Liberation: A broken covenant

April 27, 2011 9:19 PM | By As told to Sipho Masondo

I don’t see the benefits of freedom, but I hope they will come in my lifetime. I love freedom, but for now it means bloody empty promises. I still have to s*** in such a toilet [a “ventilated improved pit” toilet] and have no privacy in my house.

I’m an old man now and I struggle to walk, but I will take the long walk to Freedom Square with you. My sons, Herbert and Joseph, are now married and have moved out. My oldest son, Herbert, has bought a house in Eldorado Park; Joseph bought one in Zola.

I wish they could buy me a house because clearly this government is failing. I don’t know why they have not bought me a house and I’m scared to ask them. I’m old now and will probably go the way of all flesh soon. My heart’s one desire is to move out of this shack into a house.

I was a youngster, about 16, when I arrived here in Kliptown in 1952 from Sophiatown, where the boere had forcibly removed us, dumping us here and in Meadowlands. All the shacks that you see here were not here. This was a football field when I got here. This is where Kaizer Chiefs boss Kaizer Motaung and Chippa Moloi played.

Those were tough days. We were very scared of white people. As youngsters, we were not allowed to be seen in a group of more than three people. I remember the day before the drafting of the Freedom Charter: we were chased by the police and one of my friends, Gabriel Jacobs, disappeared. And I never saw him again until this day.

On June 26 1955 this whole area was abuzz. I was not at the drafting itself; I was with other young guys looking out for the police.

Thank God, when they came and raided us the charter had already been drafted.

There was a tree right here – it’s where it all happened. No one in their wildest dream would have dreamed that this place would be like this today.

But the Kliptown you see today is different. On the other side of the railway line is a modern Kliptown, where there is progress, with the government having spent about R300-million to give the area a face-lift. There is a four-star Holiday Inn, underground parking, shops, good roads and houses. That side is strictly for tourists.

But where we live is rotten. My heart sinks when I cross the railway line. On our side there are streams of dirty and smelly water running around our shacks; there is no electricity. We use communal taps and toilets. We don’t have houses.

In the early ’60s, a friend and I were arrested by the Kliptown police for loitering. We were detained for three weeks. While inside, we were woken up for a cold shower at 4am every day and it was winter. We were made to run barefoot on very rough concrete. If we complained, we were thumped with batons.

In those days, a black person was nothing, to be honest.

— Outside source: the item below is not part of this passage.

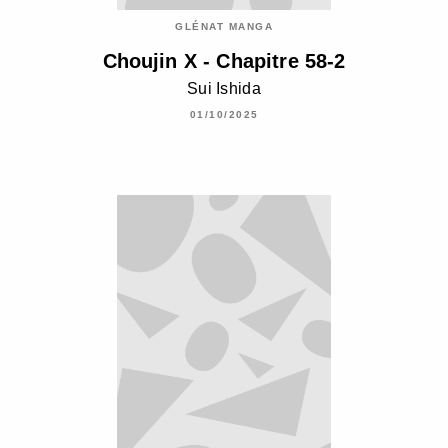
GLÉNAT MANGA
Choujin X - Chapitre 58-2
Sui Ishida
01/10/2025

I remember at [a company] in Maraisburg where I worked there was a manager … he was a dog, he didn’t like black people. He saw us as labourers and not as human beings.

In June 1976 very few people managed to go to work. The whole township was up in smoke. I remember, right here in Kliptown, we found a boy with nails all over his body. Burned tyres were all that remained around his burnt body.

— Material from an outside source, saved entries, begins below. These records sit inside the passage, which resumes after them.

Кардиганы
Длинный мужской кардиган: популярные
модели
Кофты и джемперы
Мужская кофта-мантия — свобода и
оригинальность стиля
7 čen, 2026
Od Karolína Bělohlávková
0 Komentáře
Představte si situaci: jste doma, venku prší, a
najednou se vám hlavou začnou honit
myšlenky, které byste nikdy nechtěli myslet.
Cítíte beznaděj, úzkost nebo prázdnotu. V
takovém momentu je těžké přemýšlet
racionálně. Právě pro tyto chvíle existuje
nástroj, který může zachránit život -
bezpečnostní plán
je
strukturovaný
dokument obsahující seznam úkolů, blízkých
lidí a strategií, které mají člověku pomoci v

When [Nelson] Mandela was released in 1990 I was very happy because I had last seen him in Kliptown in 1955. Mandela has helped us a lot. Though I’m not free in other ways, I can feel freedom in my blood. My soul is free, and it’s like I’m in a new world.

We are in a democracy, and had it not been for 1994 I don’t know where we would be.

I will still vote for the ANC anyway; after all, I get an old-age grant from them.

The government has done a lot in other places, but nothing here. They must say if they will give us services, or it they won’t. We want water, electricity, houses like everyone else. They shouldn’t run around; we need to know.

We are probably the last set of shacks in Soweto. You will be surprised that some people here still use the bucket system, which the government promised to get rid of in 2007. If they tell us that they will not do anything for us, better still, we will die in peace knowing that they care less about us.”